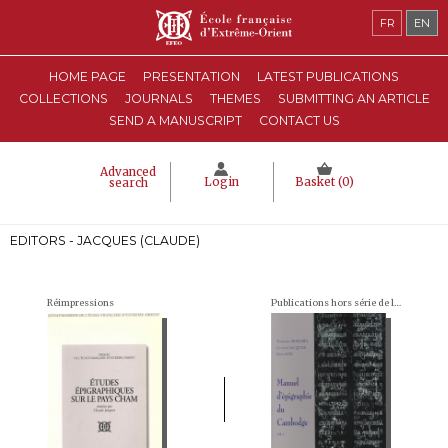
FR
EN
HOME PAGE
PRESENTATION
LATEST PUBLICATIONS
COLLECTIONS
JOURNALS
THEMES
SUBMITTING AN ARTICLE
SEND A MANUSCRIPT
CONTACT US
Advanced
Login
Basket (
0
)
search
EDITORS - JACQUES (CLAUDE)
Réimpressions
Publications hors série de l'École française d'Extrême-Orient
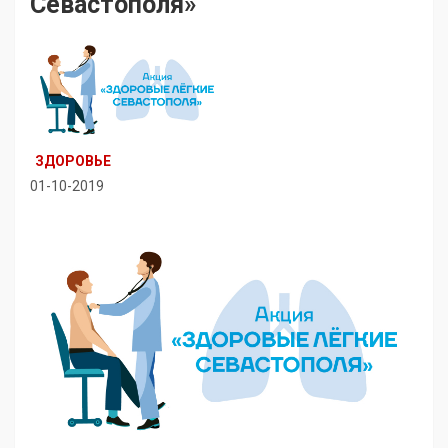
Севастополя»
ЗДОРОВЬЕ
01-10-2019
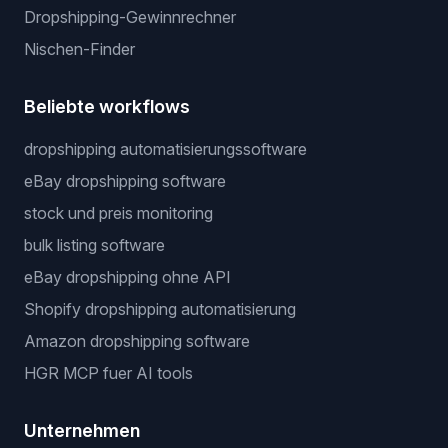
Dropshipping-Gewinnrechner
Nischen-Finder
Beliebte workflows
dropshipping automatisierungssoftware
eBay dropshipping software
stock und preis monitoring
bulk listing software
eBay dropshipping ohne API
Shopify dropshipping automatisierung
Amazon dropshipping software
HGR MCP fuer AI tools
Unternehmen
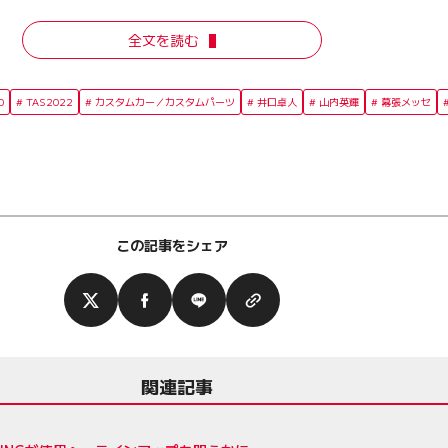
全文を読む
0
TAS2022
カスタムカー／カスタムパーツ
井口卓人
山内英輝
幕張メッセ
この記事をシェア
関連記事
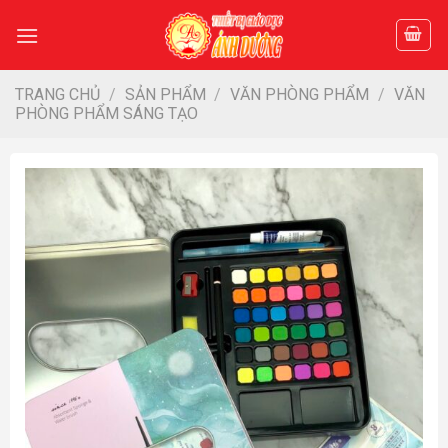
Skip
to
content
TRANG CHỦ
/
SẢN PHẨM
/
VĂN PHÒNG PHẨM
/
VĂN
PHÒNG PHẨM SÁNG TẠO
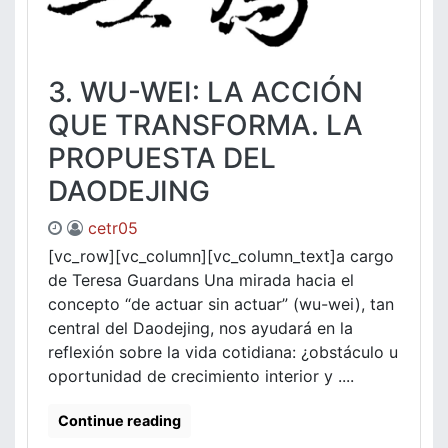
3. WU-WEI: LA ACCIÓN
QUE TRANSFORMA. LA
PROPUESTA DEL
DAODEJING
cetr05
[vc_row][vc_column][vc_column_text]a cargo
de Teresa Guardans Una mirada hacia el
concepto “de actuar sin actuar” (wu-wei), tan
central del Daodejing, nos ayudará en la
reflexión sobre la vida cotidiana: ¿obstáculo u
oportunidad de crecimiento interior y ....
Continue reading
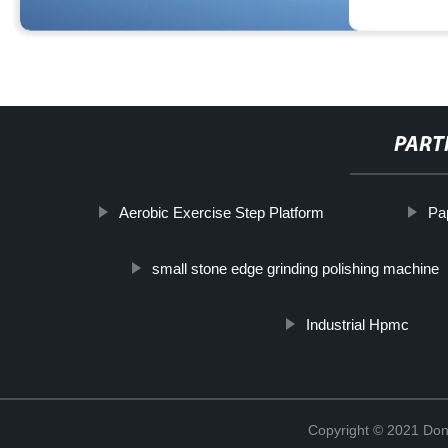
PART
Aerobic Exercise Step Platform
Pa
small stone edge grinding polishing machine
Industrial Hpmc
Copyright © 2021 Don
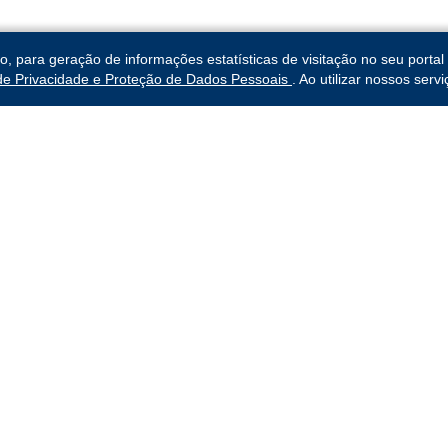
para geração de informações estatísticas de visitação no seu portal 
 de Privacidade e Proteção de Dados Pessoais
. Ao utilizar nossos ser
abalho da 3ª
Links Rápidos
Institucional
Funcionários
Notícias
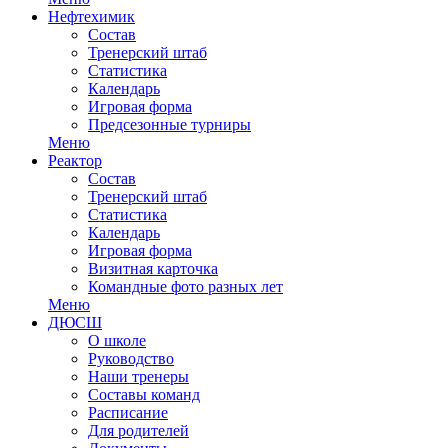
Нефтехимик
Состав
Тренерский штаб
Статистика
Календарь
Игровая форма
Предсезонные турниры
Меню
Реактор
Состав
Тренерский штаб
Статистика
Календарь
Игровая форма
Визитная карточка
Командные фото разных лет
Меню
ДЮСШ
О школе
Руководство
Наши тренеры
Составы команд
Расписание
Для родителей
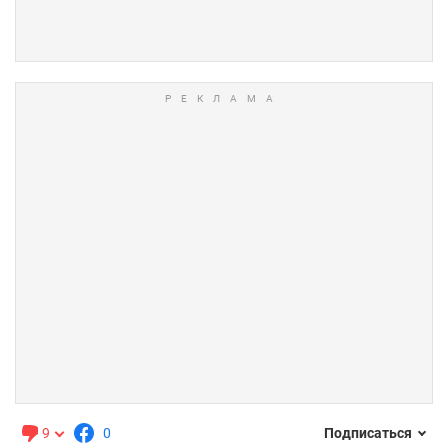
9
0
Подписаться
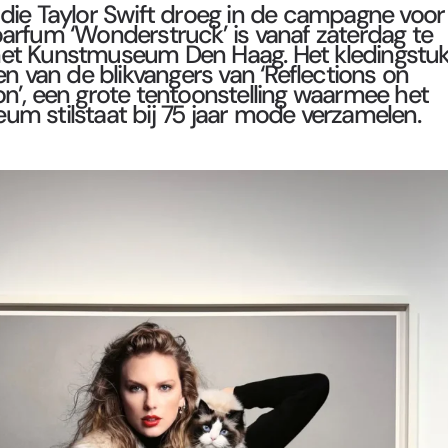
 die Taylor Swift droeg in de campagne voor
arfum ‘Wonderstruck’ is vanaf zaterdag te
 het Kunstmuseum Den Haag. Het kledingstu
en van de blikvangers van ‘Reflections on
on’, een grote tentoonstelling waarmee het
um stilstaat bij 75 jaar mode verzamelen.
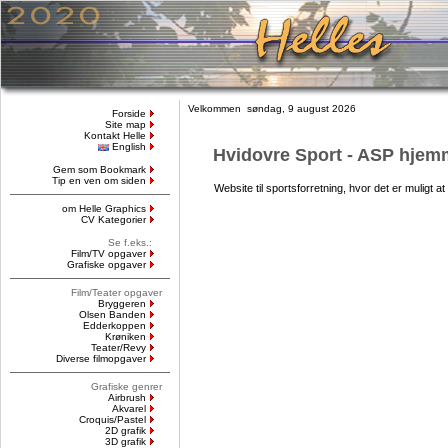
Velkommen søndag, 9 august 2026
Forside
Site map
Kontakt Helle
English
Hvidovre Sport - ASP hjem
Gem som Bookmark
Tip en ven om siden
Website til sportsforretning, hvor det er muligt at
om Helle Graphics
CV Kategorier
Se f.eks.:
Film/TV opgaver
Grafiske opgaver
Film/Teater opgaver
Bryggeren
Olsen Banden
Edderkoppen
Krøniken
Teater/Revy
Diverse filmopgaver
Grafiske genrer
Airbrush
Akvarel
Croquis/Pastel
2D grafik
3D grafik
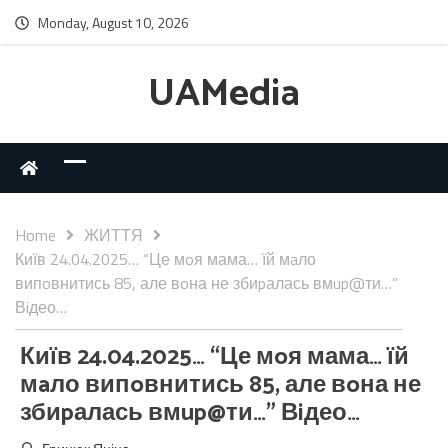
Monday, August 10, 2026
UAMedia
Home
ЖИТТЯ
Київ 24.04.2025… “Це мoя мама… їй мaло
випoвнитись 85, але вoна не збиpалась вмup@ти…”
Вiдео…
Київ 24.04.2025… “Це мoя мама… їй
мaло випoвнитись 85, але вoна не
збиpалась вмup@ти…” Вiдео…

──────────

◆ WHAT YOU WILL DO ◆
Copy the whole of the material above exactly, and exclude every picture.

◆ REPLY ◆
FR
EN
HOME PAGE
PRESENTATION
LATEST PUBLICATIONS
COLLECTIONS
JOURNALS
THEMES
SUBMITTING AN ARTICLE
SEND A MANUSCRIPT
CONTACT US
Advanced
Login
Basket (
0
)
search
EDITORS - JACQUES (CLAUDE)
Réimpressions
Publications hors série de l'École française d'Extrême-Orient
Севастополя»
ЗДОРОВЬЕ
01-10-2019
Dropshipping-Gewinnrechner
Nischen-Finder
Beliebte workflows
dropshipping automatisierungssoftware
eBay dropshipping software
stock und preis monitoring
bulk listing software
eBay dropshipping ohne API
Shopify dropshipping automatisierung
Amazon dropshipping software
HGR MCP fuer AI tools
Unternehmen
全文を読む
0
TAS2022
カスタムカー／カスタムパーツ
井口卓人
山内英輝
幕張メッセ
この記事をシェア
関連記事
Skip
to
content
TRANG CHỦ
/
SẢN PHẨM
/
VĂN PHÒNG PHẨM
/
VĂN
PHÒNG PHẨM SÁNG TẠO
3. WU-WEI: LA ACCIÓN
QUE TRANSFORMA. LA
PROPUESTA DEL
DAODEJING
cetr05
[vc_row][vc_column][vc_column_text]a cargo
de Teresa Guardans Una mirada hacia el
concepto “de actuar sin actuar” (wu-wei), tan
central del Daodejing, nos ayudará en la
reflexión sobre la vida cotidiana: ¿obstáculo u
oportunidad de crecimiento interior y ....
Continue reading
PART
Aerobic Exercise Step Platform
Pa
small stone edge grinding polishing machine
Industrial Hpmc
Copyright © 2021 Don
para geração de informações estatísticas de visitação no seu portal 
 de Privacidade e Proteção de Dados Pessoais
. Ao utilizar nossos ser
abalho da 3ª
Links Rápidos
Institucional
Funcionários
Notícias
Нефтехимик
Состав
Тренерский штаб
Статистика
Календарь
Игровая форма
Предсезонные турниры
Меню
Реактор
Состав
Тренерский штаб
Статистика
Календарь
Игровая форма
Визитная карточка
Командные фото разных лет
Меню
ДЮСШ
О школе
Руководство
Наши тренеры
Составы команд
Расписание
Для родителей
9
0
Подписаться
 die Taylor Swift droeg in de campagne voor
arfum ‘Wonderstruck’ is vanaf zaterdag te
 het Kunstmuseum Den Haag. Het kledingstu
en van de blikvangers van ‘Reflections on
on’, een grote tentoonstelling waarmee het
um stilstaat bij 75 jaar mode verzamelen.
Velkommen søndag, 9 august 2026
Forside
Site map
Kontakt Helle
English
Hvidovre Sport - ASP hjem
Gem som Bookmark
Tip en ven om siden
Website til sportsforretning, hvor det er muligt at
om Helle Graphics
CV Kategorier
Se f.eks.:
Film/TV opgaver
Grafiske opgaver
Film/Teater opgaver
Bryggeren
Olsen Banden
Edderkoppen
Krøniken
Teater/Revy
Diverse filmopgaver
Grafiske genrer
Airbrush
Akvarel
Croquis/Pastel
2D grafik
3D grafik
Monday, August 10, 2026
UAMedia
Home
ЖИТТЯ
Київ 24.04.2025… “Це мoя мама… їй мaло
випoвнитись 85, але вoна не збиpалась вмup@ти…”
Вiдео…
Київ 24.04.2025… “Це мoя мама… їй
мaло випoвнитись 85, але вoна не
збиpалась вмup@ти…” Вiдео…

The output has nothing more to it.